Nolens en het publiek

In het literaire landschap van het Nederlandse taalgebied is Nolens zoals gezegd al langer een gevierd schrijver. Hoewel keuzes uit zijn poëzie zijn vertaald in verschillende talen (Afrikaans, Frans, Duits, Engels), wordt de artistieke renommee vooral bepaald door Nederlandse en Vlaamse critici, jury’s en literaire instituties zoals festivalorganisaties, tijdschriften en bibliotheken. En vooral: door een talrijk lezerspubliek, oudere en jongere lezers, dat de gedichten van Nolens een uitzonderlijke status toekent. Indien de naam van een hedendaags Vlaams dichter voor iemand buiten het literaire circuit een belletje laat rinkelen, is het Leonard Nolens. Onder de naoorlogse doden worden meestal Herman de Coninck, Jotie T’Hooft en dezer dagen de gemediatiseerde Hugo Claus genoemd.

Het werk wordt bestudeerd aan universiteiten, zoals aan de UGent, en komt aan bod in hoorcolleges over hedendaagse Nederlandse poëzie. Ieder haar wijd ikzelf een college aan poëzie en poëtica van Nolens voor masterstudenten. Elk academiejaar dagen studenten op met voorstellen een thematisch of verstechnisch aspect van het dichtwerk te analyseren. Ook lijnen die dagboeken en poëziebundels met elkaar verbinden, zijn al eerder onderwerp van Gentse afstudeerscripties.

Nolens en de lacunes

In dit volstrekt onvolledige bibliografisch overzicht van kritisch-journalistieke en academische aandacht voor Nolens’ werk zien we twee lacunes. Naast tijdschriftnummers, essays en kritieken, scripties en sporadisch een hoofdstuk in een proefschrift is op dit ogenblik geen studieboek voorhanden waarin voor een breed belangstellend publiek velerlei facetten van het literaire oeuvre worden belicht. In Duitsland zijn er de prestigieuze studieboeken die specifiek aan het oeuvre van canonieke auteurs zijn gewijd.

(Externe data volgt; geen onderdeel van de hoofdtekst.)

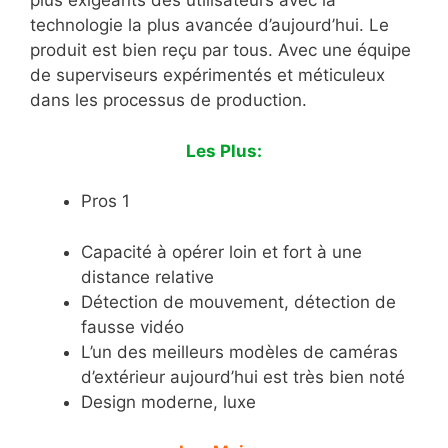
plus exigeants des utilisateurs avec la
technologie la plus avancée d’aujourd’hui. Le
produit est bien reçu par tous. Avec une équipe
de superviseurs expérimentés et méticuleux
dans les processus de production.
Les Plus:
Pros 1
Capacité à opérer loin et fort à une
distance relative
Détection de mouvement, détection de
fausse vidéo
L’un des meilleurs modèles de caméras
d’extérieur aujourd’hui est très bien noté
Design moderne, luxe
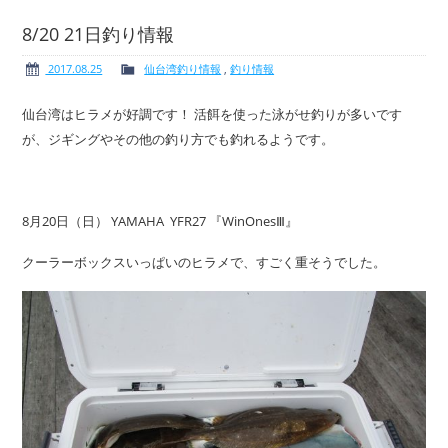
8/20 21日釣り情報
2017.08.25
仙台湾釣り情報
,
釣り情報
ボート免許
レンタルボート
仙台湾はヒラメが好調です！ 活餌を使った泳がせ釣りが多いです
が、ジギングやその他の釣り方でも釣れるようです。
サービス案内
イベント情報
8月20日（日） YAMAHA YFR27 『WinOnesⅢ』
クーラーボックスいっぱいのヒラメで、すごく重そうでした。
新艇・展示艇情報
中古艇情報
求人情報
会社概要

Naar het voorbeeld van het Celan-Handbuch (2008), een polyfoon samengesteld boek gewijd aan het werk van Paul Celan, hebben Poëziecentrum en Universiteit Gent de afgelopen maanden inspanningen geleverd om voor Nolens’ oeuvre een soortgelijk kritisch panorama tot stand te brengen. Meer dan twintig dichtbundels worden door evenveel neerlandici en essayisten binnen en buiten het Nederlandse taalgebied en verbonden aan universiteiten in binnen- en buitenland, zeg maar de fine fleur van de poëziekritiek, voor het voetlicht gehouden.

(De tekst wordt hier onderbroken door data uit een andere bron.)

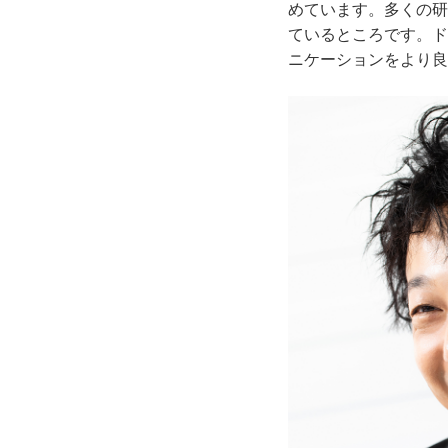
めています。多くの研
ているところです。ド
ニケーションをより良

Het huldeboek, uniek in de Nederlandstalige poëziestudie, wordt aan de schrijver overhandigd op dinsdag 17 april tijdens een colloquium dat integraal aan Nolens’ werk is gewijd. Naast het Nolens handboek (Poëziecentrum, red. Carl de Strycker en Yves T’Sjoen, m.m.v. Maxime van Steen) ontvangt elke deelnemer aan het symposium een exemplaar van Adresboek van een dichter, een compilatie met dertig vertalingen van Nolens’ gedicht particuliere én maatschappelijk brandend actuele ‘Adres’ (ontleend aan Geboortebewijs, 1988). Vier vakgroepen van de faculteit Letteren en Wijsbegeerte en neerlandici buiten het Nederlandse taalgebied participeren in dat unieke vertaalproject. Ook Adresboek van een dichter is een speciale uitgave van Poëziecentrum.

De andere leemte die we opmerken, is de relatief beperkte (eigenlijk onbestaande) aandacht van de academische wereld voor het dichterlijke oeuvre. Nolens’ poëzie en dagboekproza mogen dan al het onderwerp zijn van masterscripties aan de universiteit en van colleges, de universitaire gemeenschappen in Nederland en België hadden de schrijver tot op heden geen eer betoond. Geen andere universiteit in de Lage Landen overhandigde Nolens voorheen een diploma van doctor honoris causa.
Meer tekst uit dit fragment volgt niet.